### Required work
Make an exact copy of the entries below and leave any picture out of it.

[Stored data entries]
┌──
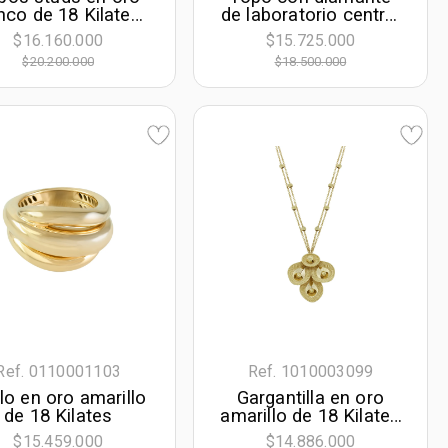
nco de 18 Kilates,
de laboratorio central
n 2 diamante de
corte esmeralda de
$16.160.000
$15.725.000
oratorio centrales
4.00Ct y decoración
$20.200.000
$18.500.000
de 2.00 Ct
en diamantes de
laboratorio, oro tono
blanco 18k, rodinado
Ref. 0110001103
Ref. 1010003099
llo en oro amarillo
Gargantilla en oro
de 18 Kilates
amarillo de 18 Kilates
con visos, Flores, 40
$15.459.000
$14.886.000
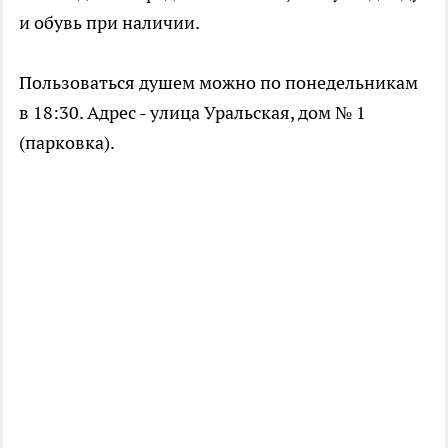
и обувь при наличии.
Пользоваться душем можно по понедельникам
в 18:30. Адрес - улица Уральская, дом № 1
(парковка).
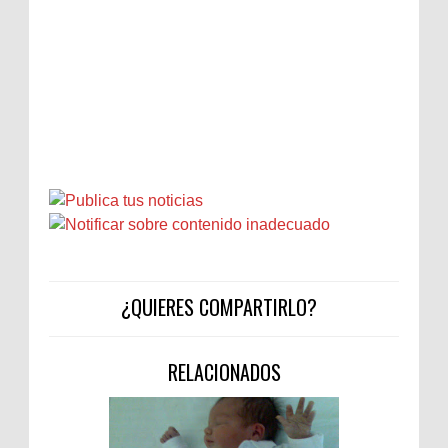
¿QUIERES COMPARTIRLO?
RELACIONADOS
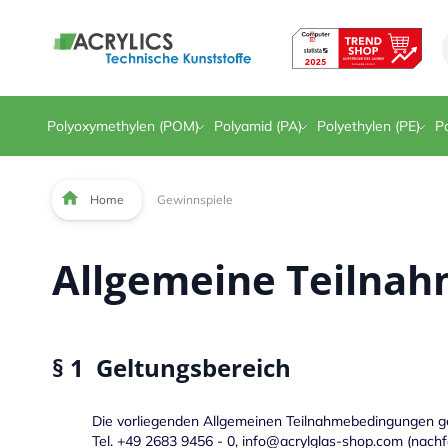
Direkt zum Inhalt
Polyoxymethylen (POM)
Polyamid (PA)
Polyethylen (PE)
Po
Home
Gewinnspiele
Allgemeine Teilnah
§ 1 Geltungsbereich
Die vorliegenden Allgemeinen Teilnahmebedingungen ge
Tel.
+49 2683 9456 - 0
,
info@acrylglas-shop.com
(nachf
└──
### Expected answer
nco de 18 Kilates,
de laboratorio central
n 2 diamante de
corte esmeralda de
$16.160.000
$15.725.000
oratorio centrales
4.00Ct y decoración
$20.200.000
$18.500.000
de 2.00 Ct
en diamantes de
laboratorio, oro tono
blanco 18k, rodinado
Ref. 0110001103
Ref. 1010003099
llo en oro amarillo
Gargantilla en oro
de 18 Kilates
amarillo de 18 Kilates
con visos, Flores, 40
$15.459.000
$14.886.000
и обувь при наличии.
Пользоваться душем можно по понедельникам
в 18:30. Адрес - улица Уральская, дом № 1
(парковка).
¿QUIERES COMPARTIRLO?
RELACIONADOS
Direkt zum Inhalt
Polyoxymethylen (POM)
Polyamid (PA)
Polyethylen (PE)
Po
Home
Gewinnspiele
Allgemeine Teilnah
§ 1 Geltungsbereich
Die vorliegenden Allgemeinen Teilnahmebedingungen ge
Tel.
+49 2683 9456 - 0
,
info@acrylglas-shop.com
(nachf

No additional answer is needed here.